● **Directions**
Copy exactly the line containing "创新人才 (79, 306)" and all the lines that follow it to the end of the records, minus the pictures.

Stored items
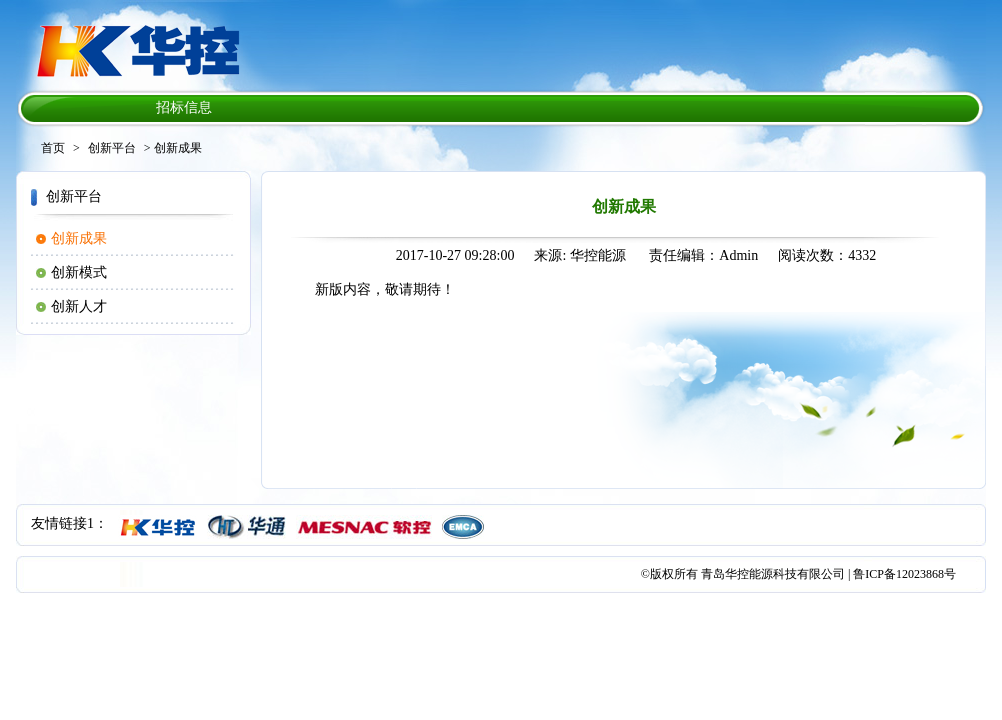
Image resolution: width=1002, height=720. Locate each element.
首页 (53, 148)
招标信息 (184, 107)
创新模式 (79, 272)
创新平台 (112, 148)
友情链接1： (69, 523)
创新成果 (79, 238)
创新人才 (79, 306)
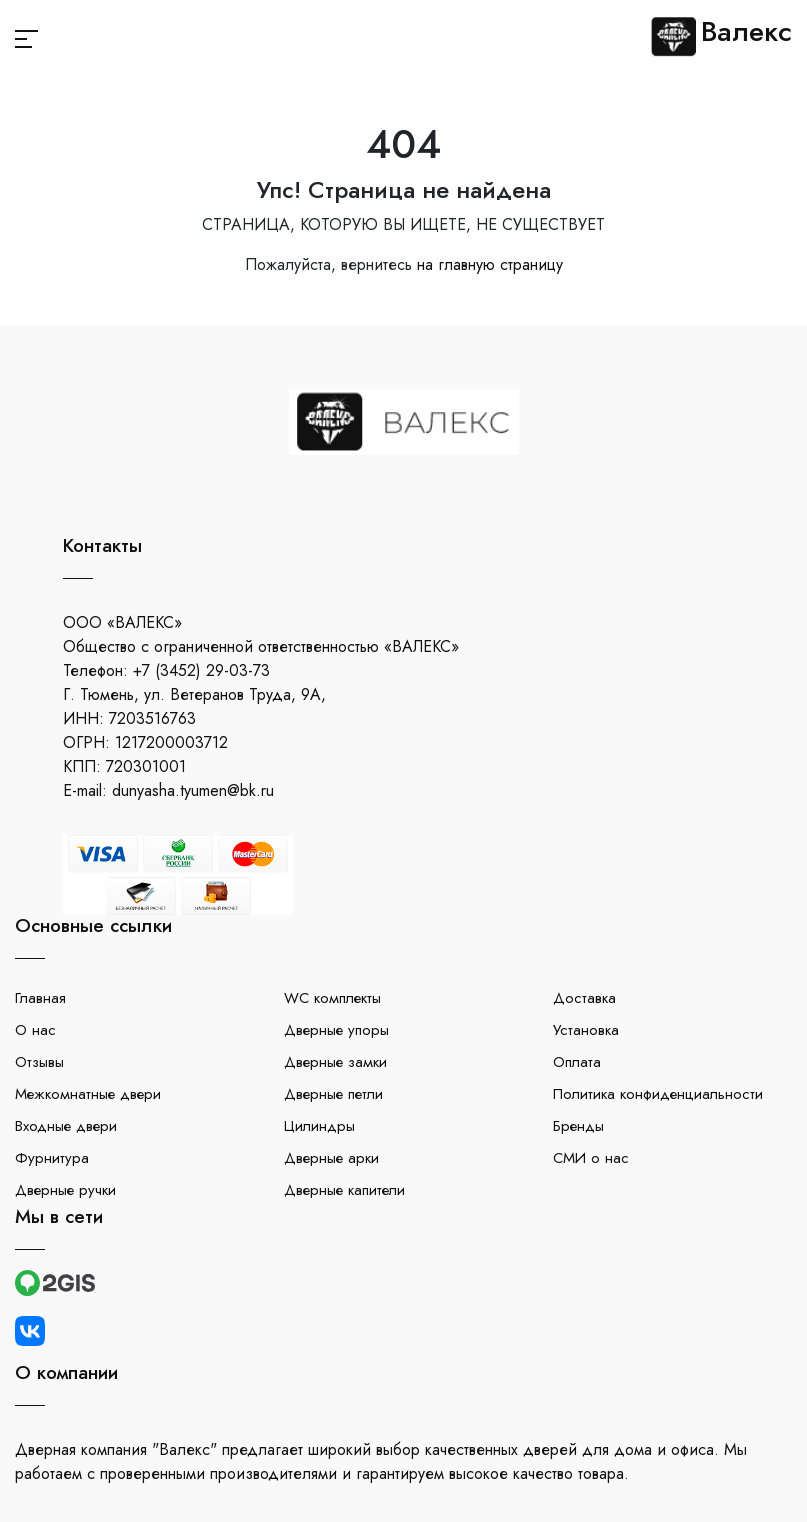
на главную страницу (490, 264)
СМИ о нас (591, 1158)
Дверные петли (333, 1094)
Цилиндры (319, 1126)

● **Completed exercise**
创新人才 (79, 306)
на главную страницу (490, 264)
СМИ о нас (591, 1158)
Дверные петли (333, 1094)
Цилиндры (319, 1126)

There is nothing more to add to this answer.